Computers and e-mail accounts are source of sensitive, personal and crucial information and data these days. If a computer or e-mail account is compromised, it may cause inconvenience, financial loss and embarrassment for the victim. The victim has to face double harassment when such sensitive information is leaked on the Internet. One such episode occurred when personal photographs of journalist Amrita Rai and senior Congress minister Digvijaya Singh were recently leaked by unknown crackers. It was suspected that the e-mail account of Amrita was cracked and sensitive photographs were acquired from the same.
Unfortunately, Amrita was managing a G-Mail account for storing such photographs. It is common knowledge that G-Mail substitutes its own Internet protocol (IP) address with the address of the person using the concerned e-mail account. This not only means that G-Mail is abetting commission of various cyber crimes world over, including India, but it also means that Indian law enforcement agencies have to approach G-Mail every time they have to investigate a G-Mail related cyber crime. This is high time to ban private e-mail service providers like G-Mail that hide the IP address of the criminal in derogation of Indian laws. In fact, Indian government is already considering banning e-mail services of G-Mail, Yahoo, etc in India for official communications and this is a good step in right direction.

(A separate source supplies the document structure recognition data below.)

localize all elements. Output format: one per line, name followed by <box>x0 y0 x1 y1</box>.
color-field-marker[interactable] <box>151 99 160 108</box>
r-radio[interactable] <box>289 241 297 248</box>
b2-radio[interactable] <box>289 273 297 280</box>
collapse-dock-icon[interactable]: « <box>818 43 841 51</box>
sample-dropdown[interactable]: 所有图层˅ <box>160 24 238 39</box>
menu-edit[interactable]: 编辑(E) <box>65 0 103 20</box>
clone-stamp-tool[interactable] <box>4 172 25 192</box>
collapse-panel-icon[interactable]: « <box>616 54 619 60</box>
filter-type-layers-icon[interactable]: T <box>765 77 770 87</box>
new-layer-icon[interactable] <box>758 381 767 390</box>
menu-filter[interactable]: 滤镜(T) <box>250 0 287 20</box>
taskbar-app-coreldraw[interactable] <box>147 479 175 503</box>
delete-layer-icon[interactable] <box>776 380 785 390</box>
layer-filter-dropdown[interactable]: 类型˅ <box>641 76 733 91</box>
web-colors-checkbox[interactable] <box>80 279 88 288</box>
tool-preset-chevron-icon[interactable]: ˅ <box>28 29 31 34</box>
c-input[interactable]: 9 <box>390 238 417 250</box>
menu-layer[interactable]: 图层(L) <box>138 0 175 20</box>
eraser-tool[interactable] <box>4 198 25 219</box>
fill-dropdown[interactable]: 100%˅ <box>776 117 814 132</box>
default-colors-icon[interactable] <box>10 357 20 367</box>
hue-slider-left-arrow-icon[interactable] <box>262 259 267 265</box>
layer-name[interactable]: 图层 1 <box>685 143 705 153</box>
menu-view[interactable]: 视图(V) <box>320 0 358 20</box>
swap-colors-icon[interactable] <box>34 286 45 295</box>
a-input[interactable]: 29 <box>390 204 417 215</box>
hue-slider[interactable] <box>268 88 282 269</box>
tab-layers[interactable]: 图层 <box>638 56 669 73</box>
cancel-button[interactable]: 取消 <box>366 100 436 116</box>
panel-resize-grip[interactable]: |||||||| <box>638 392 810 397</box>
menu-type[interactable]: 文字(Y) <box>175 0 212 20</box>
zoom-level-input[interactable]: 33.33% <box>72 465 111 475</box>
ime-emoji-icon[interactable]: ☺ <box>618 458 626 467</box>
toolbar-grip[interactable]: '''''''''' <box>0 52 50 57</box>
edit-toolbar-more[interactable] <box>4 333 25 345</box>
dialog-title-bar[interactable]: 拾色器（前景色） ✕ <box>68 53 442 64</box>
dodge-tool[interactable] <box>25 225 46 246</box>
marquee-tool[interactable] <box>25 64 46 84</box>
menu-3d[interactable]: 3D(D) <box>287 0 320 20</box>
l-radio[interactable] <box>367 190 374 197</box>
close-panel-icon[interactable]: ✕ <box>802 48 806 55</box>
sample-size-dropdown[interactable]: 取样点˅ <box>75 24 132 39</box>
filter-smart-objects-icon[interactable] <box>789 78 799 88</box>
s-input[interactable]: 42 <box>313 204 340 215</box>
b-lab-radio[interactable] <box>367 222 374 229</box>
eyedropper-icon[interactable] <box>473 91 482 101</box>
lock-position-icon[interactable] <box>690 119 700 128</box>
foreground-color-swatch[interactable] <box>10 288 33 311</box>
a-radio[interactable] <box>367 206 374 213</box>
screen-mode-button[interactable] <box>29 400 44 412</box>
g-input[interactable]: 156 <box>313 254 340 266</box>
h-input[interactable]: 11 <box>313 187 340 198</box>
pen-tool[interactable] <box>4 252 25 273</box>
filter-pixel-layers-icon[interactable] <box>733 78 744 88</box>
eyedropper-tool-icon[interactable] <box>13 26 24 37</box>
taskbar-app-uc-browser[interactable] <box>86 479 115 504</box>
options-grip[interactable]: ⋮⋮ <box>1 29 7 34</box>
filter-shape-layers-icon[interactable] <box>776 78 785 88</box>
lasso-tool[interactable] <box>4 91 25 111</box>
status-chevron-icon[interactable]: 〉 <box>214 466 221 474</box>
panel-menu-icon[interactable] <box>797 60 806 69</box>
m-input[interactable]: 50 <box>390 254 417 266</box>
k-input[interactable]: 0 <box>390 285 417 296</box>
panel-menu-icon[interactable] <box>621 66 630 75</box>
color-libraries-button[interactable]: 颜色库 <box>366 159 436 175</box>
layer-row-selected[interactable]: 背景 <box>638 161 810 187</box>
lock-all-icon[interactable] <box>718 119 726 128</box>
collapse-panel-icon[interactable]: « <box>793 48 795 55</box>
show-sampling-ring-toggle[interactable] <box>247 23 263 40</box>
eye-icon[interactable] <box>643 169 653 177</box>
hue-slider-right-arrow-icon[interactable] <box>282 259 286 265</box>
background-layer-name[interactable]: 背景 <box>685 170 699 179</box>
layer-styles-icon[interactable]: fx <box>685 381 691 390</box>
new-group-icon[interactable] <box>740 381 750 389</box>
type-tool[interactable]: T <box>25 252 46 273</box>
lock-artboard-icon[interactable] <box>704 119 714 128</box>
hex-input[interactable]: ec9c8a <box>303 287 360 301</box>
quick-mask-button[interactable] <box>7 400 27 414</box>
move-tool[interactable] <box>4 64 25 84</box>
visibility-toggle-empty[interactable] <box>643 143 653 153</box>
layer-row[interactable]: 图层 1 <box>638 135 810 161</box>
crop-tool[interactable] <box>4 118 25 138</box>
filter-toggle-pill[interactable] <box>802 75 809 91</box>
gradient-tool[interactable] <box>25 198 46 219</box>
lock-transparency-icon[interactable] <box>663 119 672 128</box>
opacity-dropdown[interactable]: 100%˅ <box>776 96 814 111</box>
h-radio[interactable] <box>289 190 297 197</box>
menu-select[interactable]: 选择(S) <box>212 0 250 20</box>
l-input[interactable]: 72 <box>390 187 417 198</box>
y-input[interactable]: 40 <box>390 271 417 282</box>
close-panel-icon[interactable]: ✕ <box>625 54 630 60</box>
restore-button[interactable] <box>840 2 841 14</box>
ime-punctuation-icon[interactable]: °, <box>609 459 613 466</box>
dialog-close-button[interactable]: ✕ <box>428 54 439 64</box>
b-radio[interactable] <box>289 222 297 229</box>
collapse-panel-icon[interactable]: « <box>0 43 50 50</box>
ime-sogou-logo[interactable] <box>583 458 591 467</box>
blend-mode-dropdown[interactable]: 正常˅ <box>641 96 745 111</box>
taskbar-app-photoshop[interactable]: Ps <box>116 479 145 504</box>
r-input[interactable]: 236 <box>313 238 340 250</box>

It is common knowledge that in the absence of a techno legal framework in India, companies like Google, Facebook, etc would continue to violate Indian laws. The latest Google App Vault service and healthcare venture of Facebook would also raise serious regulatory issues in India in near future. The cloud computing regulatory issues in India are also not followed by various cloud computing service providers. These factors make the cyber crime investigation tasks of Indian police very difficult to manage.
For instance, although Delhi Police has been able to get the IP address logs of Amrita’s G-Mail account yet this is no achievement at all. The photographs were leaked in the month of April 2014 and the account may have been compromised much earlier than that. Even presuming that the account was breached in the month of April 2014, still 5 months have already elapsed and the valuable and fragile digital evidence has already been lost. If Delhi Police starts analysing the IP address even today itself, it would take significant time to reach a logical conclusion.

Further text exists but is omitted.